- _Assigned task_
Locate "good financial habits, and" in the listing below, then output the line holding it and every line after it, exactly and with nothing else.

- _Recorded data_
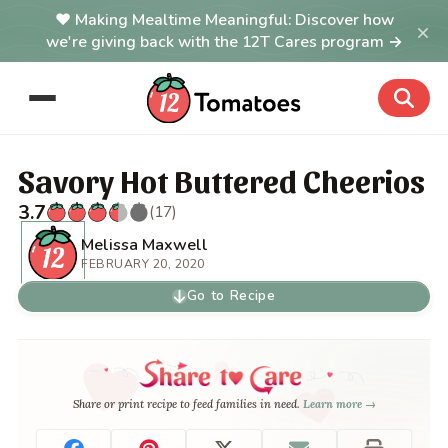
Making Mealtime Meaningful: Discover how
×
we're giving back with the 12T Cares program →
Savory Hot Buttered Cheerios
3.7
(17)
Melissa Maxwell
FEBRUARY 20, 2020
Go to Recipe
Share or print recipe to feed families in need.
Learn more →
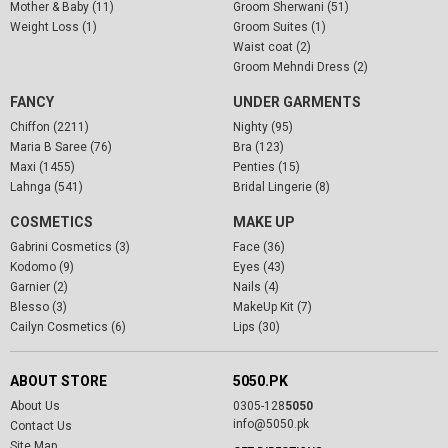
Mother & Baby (11)
Groom Sherwani (51)
Weight Loss (1)
Groom Suites (1)
Waist coat (2)
Groom Mehndi Dress (2)
FANCY
UNDER GARMENTS
Chiffon (2211)
Nighty (95)
Maria B Saree (76)
Bra (123)
Maxi (1455)
Penties (15)
Lahnga (541)
Bridal Lingerie (8)
COSMETICS
MAKE UP
Gabrini Cosmetics (3)
Face (36)
Kodomo (9)
Eyes (43)
Garnier (2)
Nails (4)
Blesso (3)
MakeUp Kit (7)
Cailyn Cosmetics (6)
Lips (30)
ABOUT STORE
5050.PK
About Us
0305-128
5050
info@5050.pk
Contact Us
Site Map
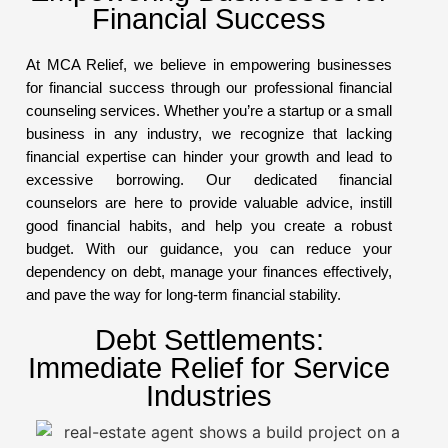
Financial Success
At MCA Relief, we believe in empowering businesses
for financial success through our professional financial
counseling services. Whether you’re a startup or a small
business in any industry, we recognize that lacking
financial expertise can hinder your growth and lead to
excessive borrowing. Our dedicated financial
counselors are here to provide valuable advice, instill
good financial habits, and help you create a robust
budget. With our guidance, you can reduce your
dependency on debt, manage your finances effectively,
and pave the way for long-term financial stability.
Debt Settlements:
Immediate Relief for Service
Industries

- _Response area_
good financial habits, and help you create a robust
budget. With our guidance, you can reduce your
dependency on debt, manage your finances effectively,
and pave the way for long-term financial stability.
Debt Settlements:
Immediate Relief for Service
Industries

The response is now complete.